Emily St. James’s New Novel Woodworking Is a Testament to the Power of Intergenerational Trans Stories
I also think you can’t talk about trans literature without talking about Nevada by Imogen Binnie. That, to me, is a foundational text, and one of the great American novels. It’s impossible to imagine Abigail’s voice in this book without the protagonist of that book. I love Gretchen Felker-Martin and Alison Rumfitt’s work; they obviously write in the horror genre, but it did feel to me like they both have a darker worldview that helped influence Abigail especially. Detransition, Baby is an obvious comparison point, because it’s doing a similar thing with two voices and approaching the experience of being trans from very different perspectives. The passages in that book about Ames’s time as a closeted trans woman living in the Midwest were very formative in terms of how I thought about approaching writing the Midwest, a place that Torrey Peters went to school in and I grew up in, and is very hard to describe. It’s this weird, cloistered environment.
What do you wish people understood better about trans life in rural areas?
I think the first, biggest point is that rural trans life exists, and that there are people who are going through these things every day. I grew up in South Dakota, and I’ve talked to some trans people from Sioux Falls, which is the large city there, and their experience of the world is simultaneously so similar to mine and so different from mine. They’re sort of moving through it and [feeling] a level of If I get spotted, my life could be very shitty—not in the sense of, like, they’re in imminent physical danger, but someone might be very shitty to them.

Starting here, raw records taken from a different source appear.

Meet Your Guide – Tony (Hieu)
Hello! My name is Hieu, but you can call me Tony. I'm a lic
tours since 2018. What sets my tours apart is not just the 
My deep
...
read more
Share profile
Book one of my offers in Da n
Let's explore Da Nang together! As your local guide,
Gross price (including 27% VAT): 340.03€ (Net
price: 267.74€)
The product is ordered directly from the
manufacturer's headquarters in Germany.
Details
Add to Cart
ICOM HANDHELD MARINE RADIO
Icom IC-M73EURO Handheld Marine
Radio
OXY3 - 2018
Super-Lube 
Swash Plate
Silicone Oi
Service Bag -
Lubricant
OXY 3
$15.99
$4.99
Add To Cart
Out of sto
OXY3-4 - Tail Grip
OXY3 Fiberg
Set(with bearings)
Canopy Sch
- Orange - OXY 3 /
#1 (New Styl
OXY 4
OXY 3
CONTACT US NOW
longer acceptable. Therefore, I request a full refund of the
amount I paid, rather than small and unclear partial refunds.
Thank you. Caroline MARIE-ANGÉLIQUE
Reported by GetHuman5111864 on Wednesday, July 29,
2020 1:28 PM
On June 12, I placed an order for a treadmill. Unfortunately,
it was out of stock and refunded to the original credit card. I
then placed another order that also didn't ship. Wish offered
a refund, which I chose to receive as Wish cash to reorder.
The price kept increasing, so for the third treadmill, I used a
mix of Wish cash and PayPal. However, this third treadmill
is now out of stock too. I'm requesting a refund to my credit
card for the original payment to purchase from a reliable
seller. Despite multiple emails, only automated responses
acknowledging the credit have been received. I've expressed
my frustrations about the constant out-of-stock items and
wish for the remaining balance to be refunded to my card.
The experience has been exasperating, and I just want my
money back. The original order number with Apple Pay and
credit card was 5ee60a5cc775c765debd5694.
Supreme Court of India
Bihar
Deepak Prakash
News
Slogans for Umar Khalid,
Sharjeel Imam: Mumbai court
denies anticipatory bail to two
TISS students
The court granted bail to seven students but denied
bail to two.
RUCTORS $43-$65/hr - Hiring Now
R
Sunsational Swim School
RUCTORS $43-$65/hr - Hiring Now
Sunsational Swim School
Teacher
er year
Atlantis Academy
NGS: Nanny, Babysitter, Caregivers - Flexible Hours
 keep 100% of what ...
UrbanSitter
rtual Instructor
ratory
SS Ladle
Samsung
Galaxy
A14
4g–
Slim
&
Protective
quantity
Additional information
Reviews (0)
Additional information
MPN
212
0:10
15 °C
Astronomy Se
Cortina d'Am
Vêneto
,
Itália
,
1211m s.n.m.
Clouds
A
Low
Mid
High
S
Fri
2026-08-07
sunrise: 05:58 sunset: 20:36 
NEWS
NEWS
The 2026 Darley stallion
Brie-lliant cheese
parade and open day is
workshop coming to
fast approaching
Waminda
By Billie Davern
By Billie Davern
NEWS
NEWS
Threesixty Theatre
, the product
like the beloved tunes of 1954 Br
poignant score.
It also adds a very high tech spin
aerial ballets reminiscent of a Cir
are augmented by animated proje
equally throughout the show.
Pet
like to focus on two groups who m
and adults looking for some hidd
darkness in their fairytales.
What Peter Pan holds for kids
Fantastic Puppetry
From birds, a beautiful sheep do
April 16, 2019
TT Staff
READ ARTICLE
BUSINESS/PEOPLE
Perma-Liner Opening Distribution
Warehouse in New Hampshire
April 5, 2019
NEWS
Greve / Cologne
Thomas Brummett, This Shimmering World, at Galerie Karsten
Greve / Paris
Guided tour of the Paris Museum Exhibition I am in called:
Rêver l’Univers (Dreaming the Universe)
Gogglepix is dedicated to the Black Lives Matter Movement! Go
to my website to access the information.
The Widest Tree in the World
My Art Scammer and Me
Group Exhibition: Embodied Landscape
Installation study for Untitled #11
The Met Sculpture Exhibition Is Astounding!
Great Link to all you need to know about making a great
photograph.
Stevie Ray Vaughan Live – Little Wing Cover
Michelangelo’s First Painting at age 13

People there are also not as used to trans people, so they are not as likely to pick someone out of a lineup as being trans if they’re not, like, dressed like a drag queen, because that’s sort of what their conception of trans is. But it just felt important to me to prove that trans people exist in that space, and talk about the ways that the generational aspect of this story is influenced by that area.
I do sometimes feel like there’s this perception among cis people that trans people were invented in 2015 in, like, a lab at Vassar, when nothing could be further from the truth. We’ve existed as long as there have been human beings, and you can go all the way back to the earliest writing about people to find us in it, or even to the Bible. It did sort of feel to me like this was a different way to show that than writing a book about trans soldiers in the Civil War, which maybe I’ll do someday. It was also important to me to talk about the found family, or the chosen family, that is so important to queer literature. It felt like an interesting approach, to be like, “There are two other queer people here in town. They are my chosen family by default”—and how similar is that to sometimes just having to put up with your family of origin because they’re family?